Records from a data collection
----

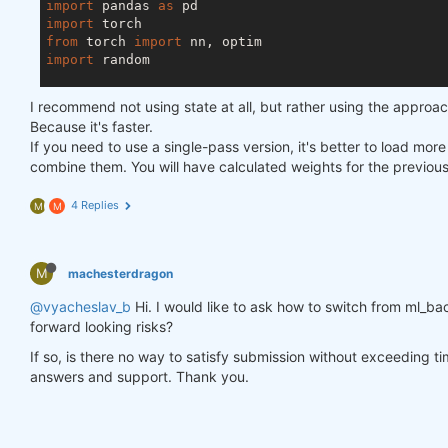
import
 pandas 
as
import
from
 torch 
import
import
 random

asset_name_all = [
'NAS:AAPL'
, 
'NAS:GOOGL'
]

I recommend not using state at all, but rather using the approa
lookback_period = 
155
Because it's faster.
train_period = 
100
If you need to use a single-pass version, it's better to load mor
combine them. You will have calculated weights for the previou
class
LSTM
(nn.Module)
:
"""

4 Replies
M
M
    Class to define our LSTM network.

    """
M
machesterdragon
def
__init__
(self, input_dim=
3
, hidden_layers=
        super(LSTM, self).__init__()

@vyacheslav_b
Hi. I would like to ask how to switch from ml_bac
        self.hidden_layers = hidden_layers

forward looking risks?
        self.lstm1 = nn.LSTMCell(input_dim, self.hi
        self.lstm2 = nn.LSTMCell(self.hidden_layer
If so, is there no way to satisfy submission without exceeding t
        self.linear = nn.Linear(self.hidden_layers
answers and support. Thank you.
def
forward
(self, y)
:
        outputs = []

        n_samples = y.size(
0
)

----

- _What the task asks_
Above are the entries. Quote exactly the lines from the one bearing "(nn.Module)" through the one bearing "self.lstm2 = nn.LSTMCell(self.hidden_layer".

- _Expected answer_
(nn.Module)
:
"""

4 Replies
M
M
    Class to define our LSTM network.

    """
M
machesterdragon
def
__init__
(self, input_dim=
3
, hidden_layers=
        super(LSTM, self).__init__()

@vyacheslav_b
Hi. I would like to ask how to switch from ml_bac
        self.hidden_layers = hidden_layers

forward looking risks?
        self.lstm1 = nn.LSTMCell(input_dim, self.hi
        self.lstm2 = nn.LSTMCell(self.hidden_layer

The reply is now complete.